Each message that you want to publish, will have its value checked.

Here are all the things you can provide in the message hash:

Option Required Value type Description
topic true String The Kafka topic that should be written to
payload true String Data you want to send to Kafka
key false String The key that should be set in the Kafka message
partition false Integer A specific partition number that should be written to
partition_key false String Key to indicate the destination partition of the message
timestamp false Time, Integer The timestamp that should be set on the message
headers false Hash Headers for the message
label false Object Anything you want to use as a label

Keep in mind, that message you want to send should be either binary or stringified (to_s, to_json, etc).

Delivery Results

When dispatching messages using WaterDrop, you can choose between receiving a delivery report or a delivery handle, depending on whether you perform synchronous or asynchronous dispatches.

Delivery Reports

For synchronous dispatches, WaterDrop returns a delivery report, which provides immediate feedback about the message delivery status. When you use synchronous dispatch, the execution of your program will wait until the Kafka broker has acknowledged the message.

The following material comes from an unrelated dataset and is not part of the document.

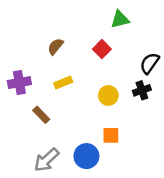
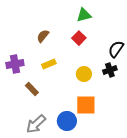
green triangle: (120, 19) -> (84, 15), moved
orange square: (111, 135) -> (86, 105), size x1.5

report = producer.produce_sync(topic: 'my_topic', payload: 'my_payload')

puts "This sent message has an offset #{report.offset} on partition #{report.partition}"
puts "This sent message was sent to #{report.topic_name} topic"

Delivery Handles

In contrast, WaterDrop returns a delivery handle for asynchronous dispatches. When you dispatch messages asynchronously, WaterDrop will send the message without blocking your program's execution, allowing you to continue processing other tasks while the message is being sent. The key feature of the delivery handle is its #wait method. The #wait method allows you to pause your program's execution until the message is either successfully dispatched or an error occurs during delivery.

handle = producer.produce_async(
  topic: 'my_topic',
  payload: 'my_payload',
  label: 'unique-id'
)

report = handle.wait

puts "This sent message has an offset #{report.offset} on partition #{report.partition}"
puts "This sent message was sent to #{report.topic_name} topic"
puts "This sent message had a following label: #{report.label}"

If an error does occur during delivery, the #wait method will raise an appropriate error with detailed information about the failure, allowing you to handle errors in your application logic.

However, there might be scenarios where you want to wait for the message to be delivered but do not want to raise an exception if an error occurs. In such cases, the #wait method also accepts a raise_response_error flag that you can set to false.

handle = producer.produce_async(topic: 'my_topic', payload: 'my_payload')
report = handle.wait(raise_response_error: false)

if report.error
  puts "Following issue occurred #{report.error}"
else
  puts "This sent message has an offset #{report.offset} on partition #{report.partition}"
  puts "This sent message was sent to #{report.topic_name} topic"
end
  • If raise_response_error is set to true (the default behavior), the #wait method will raise an exception if there is a delivery error.

  • If raise_response_error is set to false, the #wait method will still wait for the delivery but will not raise an exception upon failure. Instead, it will return the appropriate error along with failure details, allowing you to handle the error as needed without interrupting the program's flow or will return the delivery report upon successful delivery.

This flexibility in handling delivery reports and delivery handles in both synchronous and asynchronous scenarios makes WaterDrop a powerful choice for managing Kafka message production while accommodating different use cases and error-handling strategies.

Labeling

When producing messages with WaterDrop, tracking the progress and status of each message is crucial. There are instances where you'll need to monitor the delivery handle and report and relate them to the specific message that was dispatched. WaterDrop addresses this need with its labeling capability, allowing you to assign label values to each message during production. These labels act as identifiers, linking the message with its delivery report.

Importance of Labeling

Labeling is an important feature, and we highly recommend utilizing it for enhanced message tracking and management. It provides the following benefits:

  1. Traceability: Labels provide a straightforward way to trace a message from the point it's produced until it's successfully consumed. This is particularly useful in complex systems where messages pass through various stages and services.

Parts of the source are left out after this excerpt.